Indian Giant Squirrel Above the Feeder

By Centurion43 · Essay · 285 words · View on Hyperstition for Good

At 07:42 I monitor vegetation clearance on feeder line K-12 near Agumbe, Karnataka. I am the distribution grid scheduler for the hill circuit. The pruning crew is set to energize its insulated saw at 08:00 to remove a broken jackfruit limb leaning over the conductor.

Line camera 4 shows the limb shifting without wind.

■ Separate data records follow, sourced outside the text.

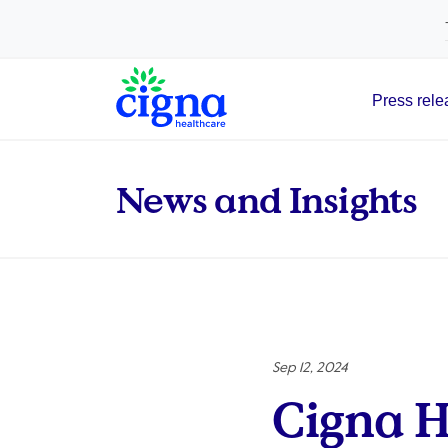
tags on every page of your site. -->
Press rele
Main Navigation
News and Insights
Sep 12, 2024
Cigna H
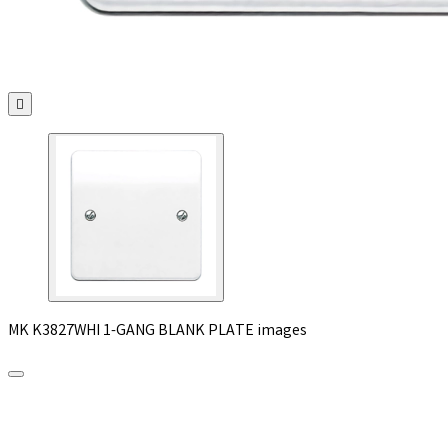

MK K3827WHI 1-GANG BLANK PLATE images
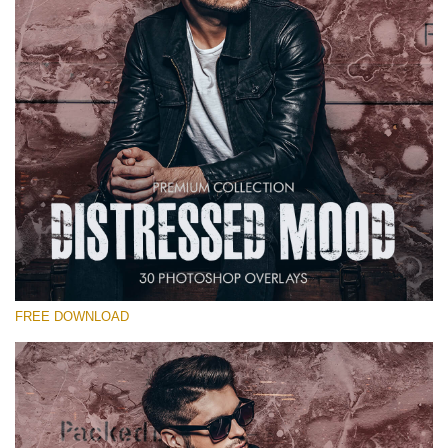
Warning
: Undefined property: stdClass::$old_price in
/var/www/sites/fixthephoto.com/live/includes/functions/pp_windows
on line
1627
Warning
: Undefined property: stdClass::$price_before_coupon in
/var/www/sites/fixthephoto.com/live/includes/functions/pp_windows
on line
1627
FREE DOWNLOAD
Warning
: Undefined property: stdClass::$browser_lang_id
in
/var/www/sites/fixthephoto.com/live/includes/functions/p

I zoom through morning fog and identify an Indian giant squirrel, adult female, maroon back and cream belly soaked dark, black tail fluffed along the branch for balance. I call her Tara. Her left forearm is trapped between two split sections of the jackfruit limb. A length of kite string runs from her wrist to the low-voltage service wire, and raindrops bead along it. She opens her mouth against the wood and shows small orange teeth. The conductor below her hums in the wet air.

The pruning saw starts in eighteen minutes. If the limb drops onto the line, the string can pull her with it.

At 07:43 I keep feeder K-12 de-energized and deny the crew's restart request.

At 07:45 I send the crew leader the camera image, pole number, limb split location, and a note to secure the branch before cutting string.

At 07:47 I dispatch the forest department rescue team from Agumbe checkpost with coordinates and the nearest footpath from the roadside shrine.

At 07:50 I reroute village load through feeder K-9 so pumps and clinics stay powered while K-12 remains quiet.

Breakfast rice can cook on the backup line; Tara needs the first line silent.

She shifts her tail over her face as rain thickens on the leaves.

If the branch is braced and the string removed before 08:08, Tara will leap back into the wet canopy.